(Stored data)
──────────
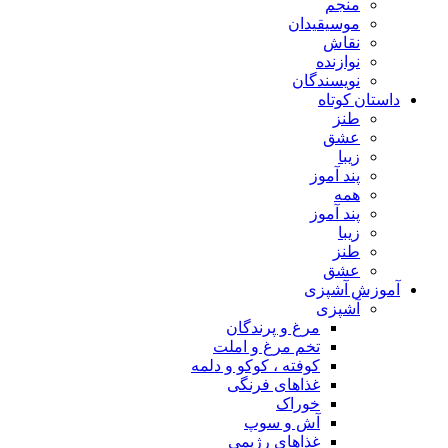
منجم
موسیقیدان
نقاش
نوازنده
نویسندگان
داستان کوتاه
طنز
عشق
زیبا
پند آموز
همه
پند آموز
زیبا
طنز
عشق
آموزش آشپزی
آشپزی
مرغ و پرندگان
تخم مرغ و املت
کوفته ، کوکو و دلمه
غذاهای فرنگی
خوراک
آش و سوپ
غذاهای رژیمی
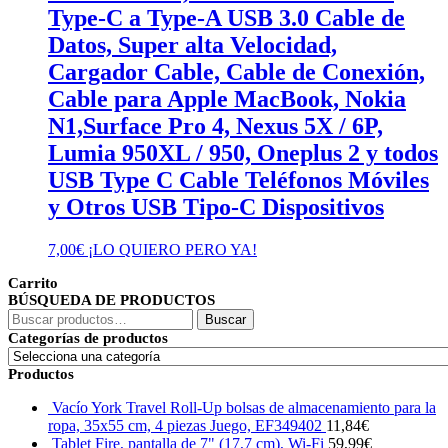
Type-C a Type-A USB 3.0 Cable de
Datos, Super alta Velocidad,
Cargador Cable, Cable de Conexión,
Cable para Apple MacBook, Nokia
N1,Surface Pro 4, Nexus 5X / 6P,
Lumia 950XL / 950, Oneplus 2 y todos
USB Type C Cable Teléfonos Móviles
y Otros USB Tipo-C Dispositivos
7,00
€
¡LO QUIERO PERO YA!
Carrito
BÚSQUEDA DE PRODUCTOS
Buscar
Buscar
por:
Categorías de productos
Productos
Vacío York Travel Roll-Up bolsas de almacenamiento para la
ropa, 35x55 cm, 4 piezas Juego, EF349402
11,84
€
Tablet Fire, pantalla de 7" (17,7 cm), Wi-Fi
59,99
€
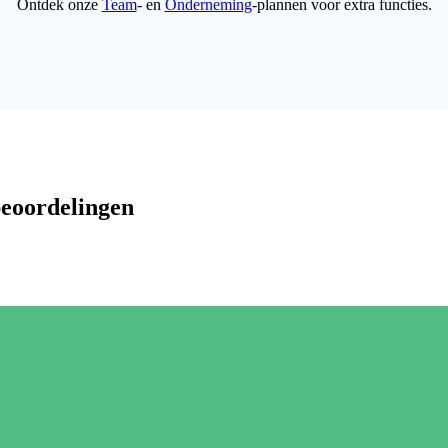
Ontdek onze
Team
- en
Onderneming
-plannen voor extra functies.
beoordelingen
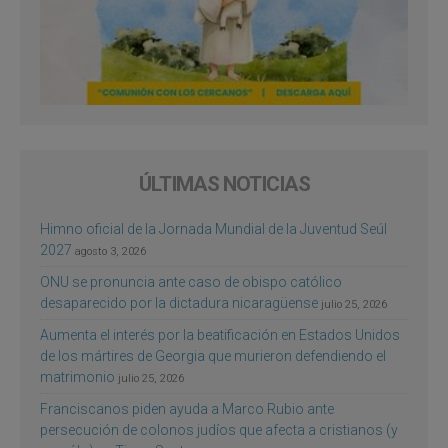
ÚLTIMAS NOTICIAS
Himno oficial de la Jornada Mundial de la Juventud Seúl
2027
agosto 3, 2026
ONU se pronuncia ante caso de obispo católico
desaparecido por la dictadura nicaragüense
julio 25, 2026
Aumenta el interés por la beatificación en Estados Unidos
de los mártires de Georgia que murieron defendiendo el
matrimonio
julio 25, 2026
Franciscanos piden ayuda a Marco Rubio ante
persecución de colonos judíos que afecta a cristianos (y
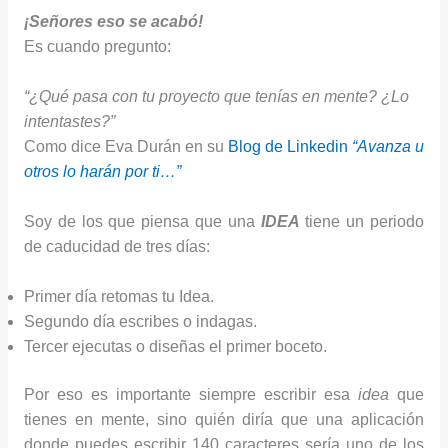
¡Señores eso se acabó!
Es cuando pregunto:
“¿Qué pasa con tu proyecto que tenías en mente? ¿Lo
intentastes?”
Como dice Eva Durán en su
Blog de Linkedin
“
Avanza u
otros lo harán por ti…”
Soy de los que piensa que una
IDEA
tiene un periodo
de caducidad de tres días:
Primer día retomas tu Idea.
Segundo día escribes o indagas.
Tercer ejecutas o diseñas el primer boceto.
Por eso es importante siempre escribir esa
idea
que
tienes en mente, sino quién diría que una aplicación
donde puedes escribir 140 caracteres sería uno de los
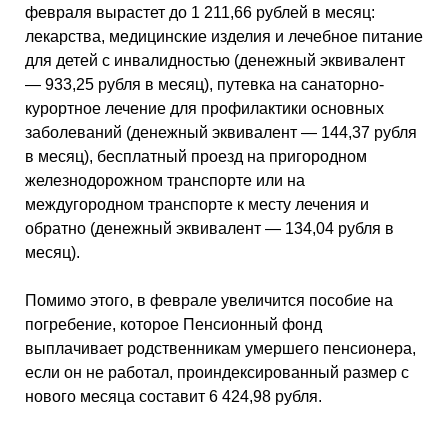
февраля вырастет до 1 211,66 рублей в месяц:
лекарства, медицинские изделия и лечебное питание
для детей с инвалидностью (денежный эквивалент
— 933,25 рубля в месяц), путевка на санаторно-
курортное лечение для профилактики основных
заболеваний (денежный эквивалент — 144,37 рубля
в месяц), бесплатный проезд на пригородном
железнодорожном транспорте или на
междугородном транспорте к месту лечения и
обратно (денежный эквивалент — 134,04 рубля в
месяц).
Помимо этого, в феврале увеличится пособие на
погребение, которое Пенсионный фонд
выплачивает родственникам умершего пенсионера,
если он не работал, проиндексированный размер с
нового месяца составит 6 424,98 рубля.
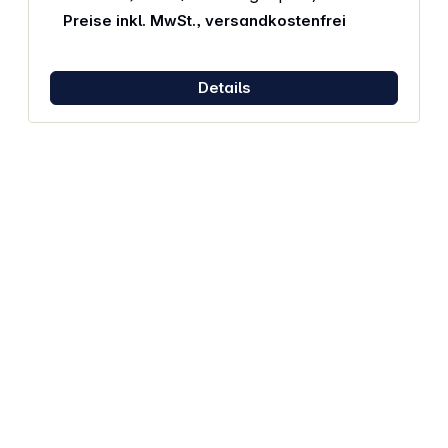
Übergangswiderstände für eine sichere Verbindung
Preise inkl. MwSt., versandkostenfrei
Geschirmte Leitungen und Ferritkern minimieren
Störungen für klare Wiedergabe Ethernet-Kanal
erleichtert Netzwerkverbindungen über HDMI 3D-
Übertragung und hohe Datenrate von bis zu 10,2
Details
Gbit/s für moderne Standards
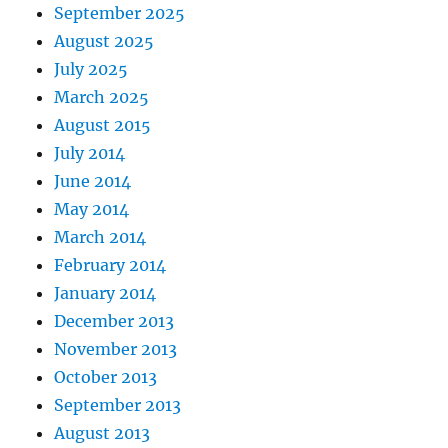
September 2025
August 2025
July 2025
March 2025
August 2015
July 2014
June 2014
May 2014
March 2014
February 2014
January 2014
December 2013
November 2013
October 2013
September 2013
August 2013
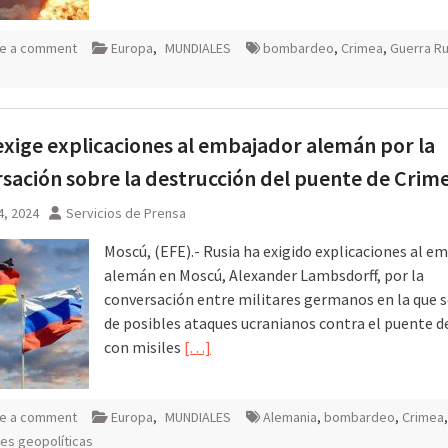
e a comment
Europa
,
MUNDIALES
bombardeo
,
Crimea
,
Guerra Ru
exige explicaciones al embajador alemán por la
sación sobre la destrucción del puente de Crim
4, 2024
Servicios de Prensa
Moscú, (EFE).- Rusia ha exigido explicaciones al e
alemán en Moscú, Alexander Lambsdorff, por la
conversación entre militares germanos en la que 
de posibles ataques ucranianos contra el puente d
con misiles
[…]
e a comment
Europa
,
MUNDIALES
Alemania
,
bombardeo
,
Crimea
es geopolíticas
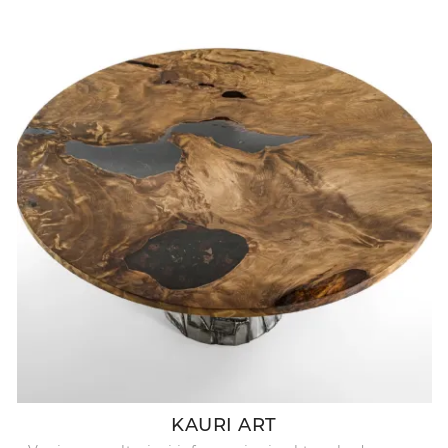
KAURI ART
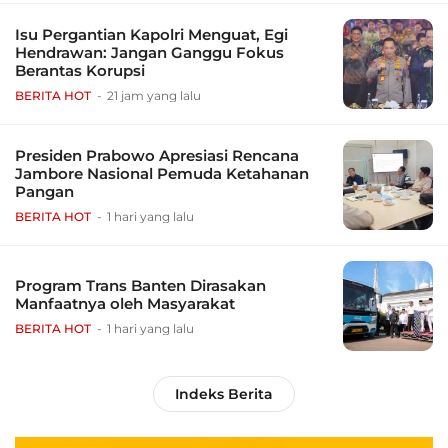
Isu Pergantian Kapolri Menguat, Egi
Hendrawan: Jangan Ganggu Fokus
Berantas Korupsi
BERITA HOT
21 jam yang lalu
Presiden Prabowo Apresiasi Rencana
Jambore Nasional Pemuda Ketahanan
Pangan
BERITA HOT
1 hari yang lalu
Program Trans Banten Dirasakan
Manfaatnya oleh Masyarakat
BERITA HOT
1 hari yang lalu
Indeks Berita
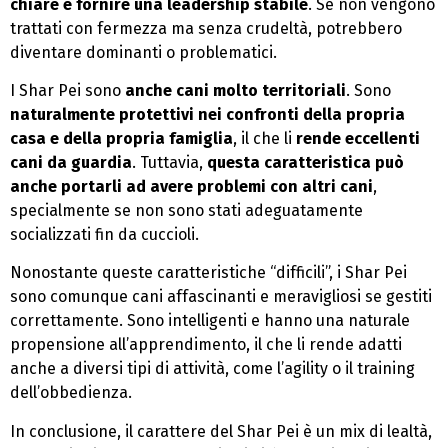
chiare e fornire una leadership stabile
. Se non vengono
trattati con fermezza ma senza crudeltà, potrebbero
diventare dominanti o problematici.
I Shar Pei sono
anche cani molto territoriali
. Sono
naturalmente protettivi nei confronti della propria
casa e della propria famiglia
, il che li
rende eccellenti
cani da guardia
. Tuttavia,
questa caratteristica può
anche portarli ad avere problemi con altri cani
,
specialmente se non sono stati adeguatamente
socializzati fin da cuccioli.
Nonostante queste caratteristiche “difficili”, i Shar Pei
sono comunque cani affascinanti e meravigliosi se gestiti
correttamente. Sono intelligenti e hanno una naturale
propensione all’apprendimento, il che li rende adatti
anche a diversi tipi di attività, come l’agility o il training
dell’obbedienza.
In conclusione, il carattere del Shar Pei è un mix di lealtà,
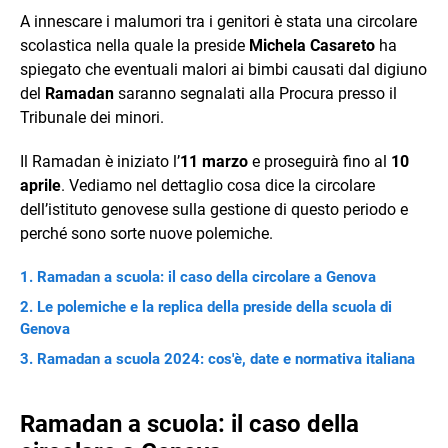
A innescare i malumori tra i genitori è stata una circolare
scolastica nella quale la preside
Michela Casareto
ha
spiegato che eventuali malori ai bimbi causati dal digiuno
del
Ramadan
saranno segnalati alla Procura presso il
Tribunale dei minori.
Il Ramadan è iniziato l’
11 marzo
e proseguirà fino al
10
aprile
. Vediamo nel dettaglio cosa dice la circolare
dell’istituto genovese sulla gestione di questo periodo e
perché sono sorte nuove polemiche.
Ramadan a scuola: il caso della circolare a Genova
Le polemiche e la replica della preside della scuola di
Genova
Ramadan a scuola 2024: cos'è, date e normativa italiana
Ramadan a scuola: il caso della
──────────
# About this exercise
Word for word and without any pictures, return all of the lines above.

# Response below
منجم
موسیقیدان
نقاش
نوازنده
نویسندگان
داستان کوتاه
طنز
عشق
زیبا
پند آموز
همه
پند آموز
زیبا
طنز
عشق
آموزش آشپزی
آشپزی
مرغ و پرندگان
تخم مرغ و املت
کوفته ، کوکو و دلمه
غذاهای فرنگی
خوراک
آش و سوپ
غذاهای رژیمی
Type-C a Type-A USB 3.0 Cable de
Datos, Super alta Velocidad,
Cargador Cable, Cable de Conexión,
Cable para Apple MacBook, Nokia
N1,Surface Pro 4, Nexus 5X / 6P,
Lumia 950XL / 950, Oneplus 2 y todos
USB Type C Cable Teléfonos Móviles
y Otros USB Tipo-C Dispositivos
7,00
€
¡LO QUIERO PERO YA!
Carrito
BÚSQUEDA DE PRODUCTOS
Buscar
Buscar
por:
Categorías de productos
Productos
Vacío York Travel Roll-Up bolsas de almacenamiento para la
ropa, 35x55 cm, 4 piezas Juego, EF349402
11,84
€
Tablet Fire, pantalla de 7" (17,7 cm), Wi-Fi
59,99
€
Ontdek onze
Team
- en
Onderneming
-plannen voor extra functies.
beoordelingen
ÚLTIMAS NOTICIAS
Himno oficial de la Jornada Mundial de la Juventud Seúl
2027
agosto 3, 2026
ONU se pronuncia ante caso de obispo católico
desaparecido por la dictadura nicaragüense
julio 25, 2026
Aumenta el interés por la beatificación en Estados Unidos
de los mártires de Georgia que murieron defendiendo el
matrimonio
julio 25, 2026
Franciscanos piden ayuda a Marco Rubio ante
persecución de colonos judíos que afecta a cristianos (y
¡Señores eso se acabó!
Es cuando pregunto:
“¿Qué pasa con tu proyecto que tenías en mente? ¿Lo
intentastes?”
Como dice Eva Durán en su
Blog de Linkedin
“
Avanza u
otros lo harán por ti…”
Soy de los que piensa que una
IDEA
tiene un periodo
de caducidad de tres días:
Primer día retomas tu Idea.
Segundo día escribes o indagas.
Tercer ejecutas o diseñas el primer boceto.
Por eso es importante siempre escribir esa
idea
que
tienes en mente, sino quién diría que una aplicación
donde puedes escribir 140 caracteres sería uno de los
февраля вырастет до 1 211,66 рублей в месяц:
лекарства, медицинские изделия и лечебное питание
для детей с инвалидностью (денежный эквивалент
— 933,25 рубля в месяц), путевка на санаторно-
курортное лечение для профилактики основных
заболеваний (денежный эквивалент — 144,37 рубля
в месяц), бесплатный проезд на пригородном
железнодорожном транспорте или на
междугородном транспорте к месту лечения и
обратно (денежный эквивалент — 134,04 рубля в
месяц).
Помимо этого, в феврале увеличится пособие на
погребение, которое Пенсионный фонд
выплачивает родственникам умершего пенсионера,
если он не работал, проиндексированный размер с
нового месяца составит 6 424,98 рубля.
Übergangswiderstände für eine sichere Verbindung
Preise inkl. MwSt., versandkostenfrei
Geschirmte Leitungen und Ferritkern minimieren
Störungen für klare Wiedergabe Ethernet-Kanal
erleichtert Netzwerkverbindungen über HDMI 3D-
Übertragung und hohe Datenrate von bis zu 10,2
Details
Gbit/s für moderne Standards
September 2025
August 2025
July 2025
March 2025
August 2015
July 2014
June 2014
May 2014
March 2014
February 2014
January 2014
December 2013
November 2013
October 2013
September 2013
August 2013
e a comment
Europa
,
MUNDIALES
bombardeo
,
Crimea
,
Guerra Ru
exige explicaciones al embajador alemán por la
sación sobre la destrucción del puente de Crim
4, 2024
Servicios de Prensa
Moscú, (EFE).- Rusia ha exigido explicaciones al e
alemán en Moscú, Alexander Lambsdorff, por la
conversación entre militares germanos en la que 
de posibles ataques ucranianos contra el puente d
con misiles
[…]
e a comment
Europa
,
MUNDIALES
Alemania
,
bombardeo
,
Crimea
es geopolíticas
KAURI ART
Isu Pergantian Kapolri Menguat, Egi
Hendrawan: Jangan Ganggu Fokus
Berantas Korupsi
BERITA HOT
21 jam yang lalu
Presiden Prabowo Apresiasi Rencana
Jambore Nasional Pemuda Ketahanan
Pangan
BERITA HOT
1 hari yang lalu
Program Trans Banten Dirasakan
Manfaatnya oleh Masyarakat
BERITA HOT
1 hari yang lalu
Indeks Berita
chiare e fornire una leadership stabile
. Se non vengono
trattati con fermezza ma senza crudeltà, potrebbero
diventare dominanti o problematici.
I Shar Pei sono
anche cani molto territoriali
. Sono
naturalmente protettivi nei confronti della propria
casa e della propria famiglia
, il che li
rende eccellenti
cani da guardia
. Tuttavia,
questa caratteristica può
anche portarli ad avere problemi con altri cani
,
specialmente se non sono stati adeguatamente
socializzati fin da cuccioli.
Nonostante queste caratteristiche “difficili”, i Shar Pei
sono comunque cani affascinanti e meravigliosi se gestiti
correttamente. Sono intelligenti e hanno una naturale
propensione all’apprendimento, il che li rende adatti
anche a diversi tipi di attività, come l’agility o il training
dell’obbedienza.
In conclusione, il carattere del Shar Pei è un mix di lealtà,
A innescare i malumori tra i genitori è stata una circolare
scolastica nella quale la preside
Michela Casareto
ha
spiegato che eventuali malori ai bimbi causati dal digiuno
del
Ramadan
saranno segnalati alla Procura presso il
Tribunale dei minori.
Il Ramadan è iniziato l’
11 marzo
e proseguirà fino al
10
aprile
. Vediamo nel dettaglio cosa dice la circolare
dell’istituto genovese sulla gestione di questo periodo e
perché sono sorte nuove polemiche.
Ramadan a scuola: il caso della circolare a Genova
Le polemiche e la replica della preside della scuola di
Genova
Ramadan a scuola 2024: cos'è, date e normativa italiana
Ramadan a scuola: il caso della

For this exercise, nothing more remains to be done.